** Opening SUPPLIED INFORMATION block **

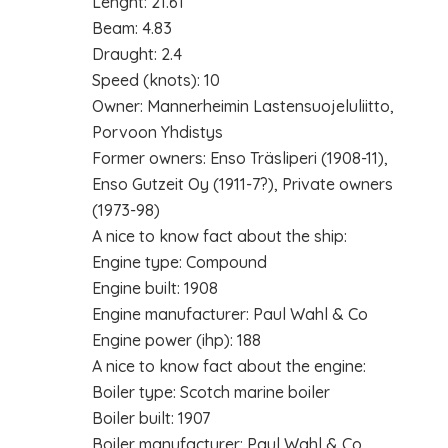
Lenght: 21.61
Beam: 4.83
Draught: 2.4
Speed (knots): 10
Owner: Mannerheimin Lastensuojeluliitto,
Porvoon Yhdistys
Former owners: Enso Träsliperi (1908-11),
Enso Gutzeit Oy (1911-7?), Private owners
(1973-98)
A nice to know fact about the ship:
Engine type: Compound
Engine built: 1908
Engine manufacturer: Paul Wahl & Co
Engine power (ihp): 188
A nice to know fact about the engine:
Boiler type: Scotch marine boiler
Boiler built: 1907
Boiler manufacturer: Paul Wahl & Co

** Closing SUPPLIED INFORMATION block **
** Opening SUPPLIED INFORMATION block **

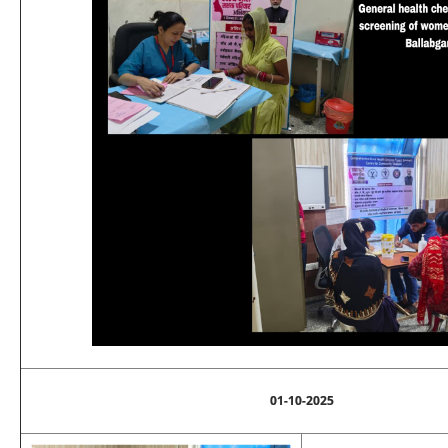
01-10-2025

** Closing SUPPLIED INFORMATION block **
** Opening SUPPLIED INFORMATION block **

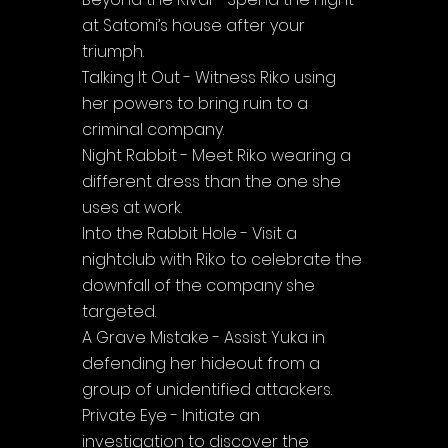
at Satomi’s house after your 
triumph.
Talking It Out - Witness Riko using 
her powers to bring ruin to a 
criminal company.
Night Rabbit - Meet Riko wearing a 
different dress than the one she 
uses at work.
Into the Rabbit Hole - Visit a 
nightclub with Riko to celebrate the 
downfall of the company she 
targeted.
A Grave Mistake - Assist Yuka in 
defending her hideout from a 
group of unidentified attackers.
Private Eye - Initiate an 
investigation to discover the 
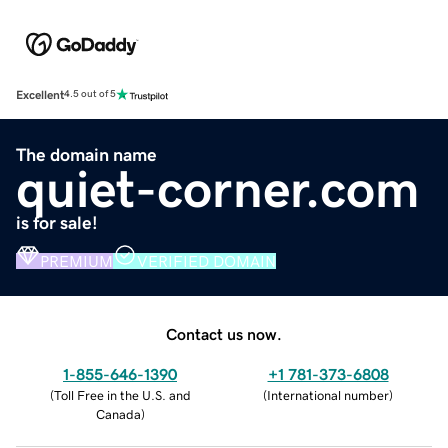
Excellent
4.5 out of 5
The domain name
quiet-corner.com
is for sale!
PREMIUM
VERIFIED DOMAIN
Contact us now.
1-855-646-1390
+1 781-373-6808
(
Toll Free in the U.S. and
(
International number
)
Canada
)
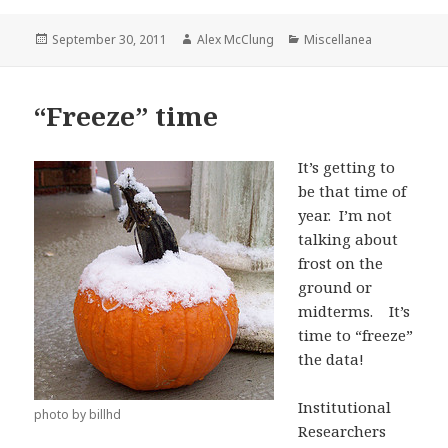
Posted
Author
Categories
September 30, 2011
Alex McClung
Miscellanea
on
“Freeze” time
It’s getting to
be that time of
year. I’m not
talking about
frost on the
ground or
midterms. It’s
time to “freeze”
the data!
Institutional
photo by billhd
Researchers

** Closing SUPPLIED INFORMATION block **

ASSIGNED TASK = From the listing above, the lines starting with the one that has "Speed (knots): 10" and running through the one that has "Boiler manufacturer: Paul Wahl & Co" should be copied exactly, ends included.

SOLUTION TO THIS PROBLEM =
Speed (knots): 10
Owner: Mannerheimin Lastensuojeluliitto,
Porvoon Yhdistys
Former owners: Enso Träsliperi (1908-11),
Enso Gutzeit Oy (1911-7?), Private owners
(1973-98)
A nice to know fact about the ship:
Engine type: Compound
Engine built: 1908
Engine manufacturer: Paul Wahl & Co
Engine power (ihp): 188
A nice to know fact about the engine:
Boiler type: Scotch marine boiler
Boiler built: 1907
Boiler manufacturer: Paul Wahl & Co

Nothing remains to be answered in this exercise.